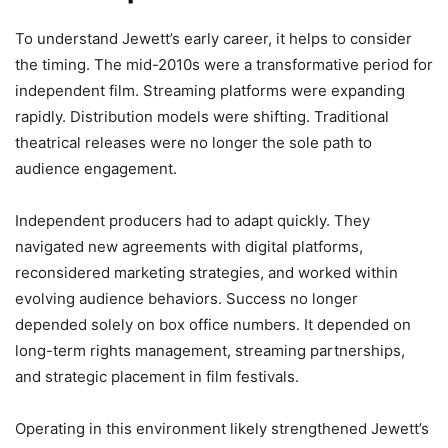
To understand Jewett’s early career, it helps to consider
the timing. The mid-2010s were a transformative period for
independent film. Streaming platforms were expanding
rapidly. Distribution models were shifting. Traditional
theatrical releases were no longer the sole path to
audience engagement.
Independent producers had to adapt quickly. They
navigated new agreements with digital platforms,
reconsidered marketing strategies, and worked within
evolving audience behaviors. Success no longer
depended solely on box office numbers. It depended on
long-term rights management, streaming partnerships,
and strategic placement in film festivals.
Operating in this environment likely strengthened Jewett’s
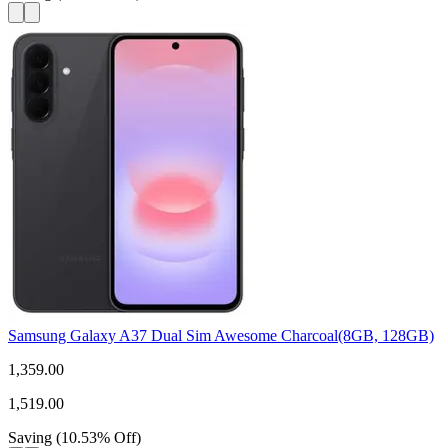
Samsung Galaxy A37 Dual Sim Awesome Charcoal(8GB, 128GB)
1,359.00
1,519.00
Saving
(
10.53
%
Off
)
# # #
Your assignment:
Output the records above as they stand, from the first line to the line with "audience engagement.", inclusive, and exclude the pictures.

Response below:
To understand Jewett’s early career, it helps to consider
the timing. The mid-2010s were a transformative period for
independent film. Streaming platforms were expanding
rapidly. Distribution models were shifting. Traditional
theatrical releases were no longer the sole path to
audience engagement.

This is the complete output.